Спасла Пашу некая итальянская фирма, без шуток предложив ему оклад. Паша сбросил парик, отклеил нос, смыл грим, сменил балахон на тройку, заказал визитные карточки, где черным по белому отпечатали — Агент по рекламе. Юмор утратил для Паши свою насущность, за то жизнь обрела четкие формы.
Прикупив 0,7 «Агдама», два яблочка, мы удалились в укромное местечко Измайловского парка.
— Зашел бы ты днем раньше, я бы мог поступить и шире. А на сегодняшний день, это максимум, — извинялся Паша, разрезая первое яблоко.
Я всегда опаздываю, поэтому мой максимум, это минимум! Но у минимума есть своя прелесть — перспектива. С надеждой на большее я налил себе 200 и произнес тост:
— Начало всех великих действий и мыслей ничтожно.
— Красиво, — воодушевился Паша. — Откуда это, что-то не припомню?

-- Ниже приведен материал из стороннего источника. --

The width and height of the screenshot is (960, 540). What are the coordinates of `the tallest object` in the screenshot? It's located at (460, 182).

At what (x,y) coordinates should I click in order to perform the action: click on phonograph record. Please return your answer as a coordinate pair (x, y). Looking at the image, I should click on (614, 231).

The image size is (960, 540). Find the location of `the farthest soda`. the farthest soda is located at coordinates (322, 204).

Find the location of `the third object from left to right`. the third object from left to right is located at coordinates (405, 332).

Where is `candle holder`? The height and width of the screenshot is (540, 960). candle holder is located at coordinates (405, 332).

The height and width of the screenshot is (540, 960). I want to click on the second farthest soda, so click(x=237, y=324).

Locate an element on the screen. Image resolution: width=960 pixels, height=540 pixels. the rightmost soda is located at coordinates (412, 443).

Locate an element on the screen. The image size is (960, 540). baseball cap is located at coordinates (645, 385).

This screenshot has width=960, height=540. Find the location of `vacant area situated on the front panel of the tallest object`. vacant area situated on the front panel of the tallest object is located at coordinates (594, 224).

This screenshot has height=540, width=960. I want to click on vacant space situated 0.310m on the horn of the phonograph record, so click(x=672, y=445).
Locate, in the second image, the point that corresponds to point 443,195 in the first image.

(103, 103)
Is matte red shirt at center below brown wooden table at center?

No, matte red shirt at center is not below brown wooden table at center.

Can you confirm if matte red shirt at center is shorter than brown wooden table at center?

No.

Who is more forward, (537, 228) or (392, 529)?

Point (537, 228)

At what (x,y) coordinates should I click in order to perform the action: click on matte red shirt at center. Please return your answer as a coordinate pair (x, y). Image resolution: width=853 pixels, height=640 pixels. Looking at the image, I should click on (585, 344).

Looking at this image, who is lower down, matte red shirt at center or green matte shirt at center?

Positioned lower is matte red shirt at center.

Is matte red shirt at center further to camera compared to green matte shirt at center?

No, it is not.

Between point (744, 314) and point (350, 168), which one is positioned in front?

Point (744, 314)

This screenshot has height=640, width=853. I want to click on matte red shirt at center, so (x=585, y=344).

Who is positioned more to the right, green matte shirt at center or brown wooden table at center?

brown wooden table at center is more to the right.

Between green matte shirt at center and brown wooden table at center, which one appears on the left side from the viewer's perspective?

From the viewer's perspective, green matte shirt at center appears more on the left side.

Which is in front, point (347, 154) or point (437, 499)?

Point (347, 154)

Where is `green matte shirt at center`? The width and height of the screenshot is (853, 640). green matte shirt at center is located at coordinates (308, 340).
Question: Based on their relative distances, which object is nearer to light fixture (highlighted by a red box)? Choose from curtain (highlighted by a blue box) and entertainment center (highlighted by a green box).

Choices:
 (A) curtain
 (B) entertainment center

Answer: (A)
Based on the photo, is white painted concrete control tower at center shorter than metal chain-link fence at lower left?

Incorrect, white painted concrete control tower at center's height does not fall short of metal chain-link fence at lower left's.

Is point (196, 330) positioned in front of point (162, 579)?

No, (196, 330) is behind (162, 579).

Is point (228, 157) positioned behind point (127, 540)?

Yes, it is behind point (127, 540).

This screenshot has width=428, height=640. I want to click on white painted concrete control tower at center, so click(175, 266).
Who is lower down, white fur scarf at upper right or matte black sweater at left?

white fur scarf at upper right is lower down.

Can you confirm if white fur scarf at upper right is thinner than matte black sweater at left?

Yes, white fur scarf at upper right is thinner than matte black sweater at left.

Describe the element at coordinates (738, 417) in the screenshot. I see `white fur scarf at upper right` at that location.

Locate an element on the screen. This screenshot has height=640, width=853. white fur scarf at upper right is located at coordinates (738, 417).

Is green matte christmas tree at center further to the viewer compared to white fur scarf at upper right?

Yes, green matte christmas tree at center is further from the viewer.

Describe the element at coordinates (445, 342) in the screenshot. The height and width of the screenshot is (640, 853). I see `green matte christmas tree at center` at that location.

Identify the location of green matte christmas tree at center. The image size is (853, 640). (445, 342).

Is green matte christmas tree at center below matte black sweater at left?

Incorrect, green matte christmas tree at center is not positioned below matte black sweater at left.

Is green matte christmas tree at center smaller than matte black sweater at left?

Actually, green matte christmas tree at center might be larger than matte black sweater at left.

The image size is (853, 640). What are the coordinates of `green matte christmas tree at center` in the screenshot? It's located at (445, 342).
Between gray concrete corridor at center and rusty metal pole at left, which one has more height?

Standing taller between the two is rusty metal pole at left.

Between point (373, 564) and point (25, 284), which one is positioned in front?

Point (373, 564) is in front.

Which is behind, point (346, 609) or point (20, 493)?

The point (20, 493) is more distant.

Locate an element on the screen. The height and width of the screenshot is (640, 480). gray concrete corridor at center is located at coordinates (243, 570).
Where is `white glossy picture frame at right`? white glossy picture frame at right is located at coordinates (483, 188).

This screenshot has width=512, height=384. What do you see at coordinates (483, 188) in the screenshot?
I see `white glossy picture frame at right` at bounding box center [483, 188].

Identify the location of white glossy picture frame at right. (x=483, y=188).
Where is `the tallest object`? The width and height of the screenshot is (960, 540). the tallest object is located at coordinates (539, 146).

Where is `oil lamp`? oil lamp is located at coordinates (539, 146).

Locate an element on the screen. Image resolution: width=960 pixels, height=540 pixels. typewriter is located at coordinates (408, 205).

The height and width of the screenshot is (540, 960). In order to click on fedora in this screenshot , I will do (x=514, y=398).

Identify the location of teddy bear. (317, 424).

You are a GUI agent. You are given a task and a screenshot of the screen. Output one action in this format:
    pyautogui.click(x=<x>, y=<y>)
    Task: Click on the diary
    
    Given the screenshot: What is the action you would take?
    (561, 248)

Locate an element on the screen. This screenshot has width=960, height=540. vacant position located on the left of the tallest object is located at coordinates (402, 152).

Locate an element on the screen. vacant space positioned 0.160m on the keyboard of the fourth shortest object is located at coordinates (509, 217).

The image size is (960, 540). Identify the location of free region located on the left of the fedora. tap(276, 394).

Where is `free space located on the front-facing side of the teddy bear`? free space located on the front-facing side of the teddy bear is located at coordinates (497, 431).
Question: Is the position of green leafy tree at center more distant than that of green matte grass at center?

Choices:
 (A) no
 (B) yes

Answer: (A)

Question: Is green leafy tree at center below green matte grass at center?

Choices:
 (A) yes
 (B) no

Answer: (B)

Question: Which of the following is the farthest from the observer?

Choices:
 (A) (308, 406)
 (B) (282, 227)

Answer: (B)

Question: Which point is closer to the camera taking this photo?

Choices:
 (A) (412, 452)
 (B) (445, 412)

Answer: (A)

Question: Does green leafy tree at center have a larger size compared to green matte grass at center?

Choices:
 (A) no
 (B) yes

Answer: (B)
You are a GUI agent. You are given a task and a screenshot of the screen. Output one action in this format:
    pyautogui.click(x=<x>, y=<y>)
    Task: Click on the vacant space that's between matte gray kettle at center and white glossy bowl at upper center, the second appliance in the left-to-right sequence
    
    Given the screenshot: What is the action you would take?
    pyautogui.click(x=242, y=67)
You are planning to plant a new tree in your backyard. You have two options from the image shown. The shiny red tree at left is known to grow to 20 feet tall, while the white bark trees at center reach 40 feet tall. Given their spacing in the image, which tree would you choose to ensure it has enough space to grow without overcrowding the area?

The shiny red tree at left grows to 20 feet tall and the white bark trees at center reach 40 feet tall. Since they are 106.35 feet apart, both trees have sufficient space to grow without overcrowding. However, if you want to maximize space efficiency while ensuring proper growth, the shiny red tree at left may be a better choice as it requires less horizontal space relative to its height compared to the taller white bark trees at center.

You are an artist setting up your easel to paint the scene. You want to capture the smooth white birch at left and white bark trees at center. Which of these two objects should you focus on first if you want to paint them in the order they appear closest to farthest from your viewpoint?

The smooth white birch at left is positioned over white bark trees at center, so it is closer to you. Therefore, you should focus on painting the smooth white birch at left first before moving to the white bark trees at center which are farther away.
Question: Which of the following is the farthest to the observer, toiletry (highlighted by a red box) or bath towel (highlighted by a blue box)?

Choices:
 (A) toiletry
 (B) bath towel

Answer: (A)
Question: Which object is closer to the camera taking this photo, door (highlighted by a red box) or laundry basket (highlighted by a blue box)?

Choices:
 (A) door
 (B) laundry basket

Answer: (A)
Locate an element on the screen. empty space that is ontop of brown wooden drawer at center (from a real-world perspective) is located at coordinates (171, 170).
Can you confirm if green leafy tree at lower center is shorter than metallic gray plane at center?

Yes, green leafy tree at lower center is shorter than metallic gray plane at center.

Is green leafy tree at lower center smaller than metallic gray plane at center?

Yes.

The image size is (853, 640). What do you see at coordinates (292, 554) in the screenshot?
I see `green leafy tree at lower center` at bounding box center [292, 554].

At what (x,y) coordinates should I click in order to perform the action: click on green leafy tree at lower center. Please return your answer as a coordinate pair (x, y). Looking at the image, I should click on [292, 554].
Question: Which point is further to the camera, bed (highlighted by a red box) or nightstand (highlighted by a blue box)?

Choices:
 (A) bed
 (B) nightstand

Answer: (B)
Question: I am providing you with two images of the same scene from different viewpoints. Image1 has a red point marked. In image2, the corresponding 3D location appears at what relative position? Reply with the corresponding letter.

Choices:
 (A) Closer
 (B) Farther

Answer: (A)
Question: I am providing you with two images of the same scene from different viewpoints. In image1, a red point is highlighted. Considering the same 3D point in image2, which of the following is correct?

— Из далекого прошлого. Будем.
Выпили, полакомились дольками.
— В принципе, я приветствую происходящие в стране изменения, — означил тему разговора Паша, не спеша закурил и развил:
— У людей появились возможности представлять из себя то, что они представляют в действительности, а порой даже и больше, чего раньше они и представить-то себе не могли!
— Это точно, — я тоже тихонько приветствовал назревавшие во мне перемены в связи с выпитым выше.
— Но в силу нашей, прямо скажем, гипертрофированной совковости, возникают ряд факторов нежелательного толка.
Паша весь напрягся и запылил далее:
— Но не беря во внимание коих нельзя чувствовать себя более менее комфортно..
— Покури, — кивнул я на потухшую сигарету.
Паша затянулся два раза подряд и радостно выкрикнул:
— Отсюда возникает щель!
Вот про щель мне понравилось. Орошенная почва души зазеленела молодыми всходами.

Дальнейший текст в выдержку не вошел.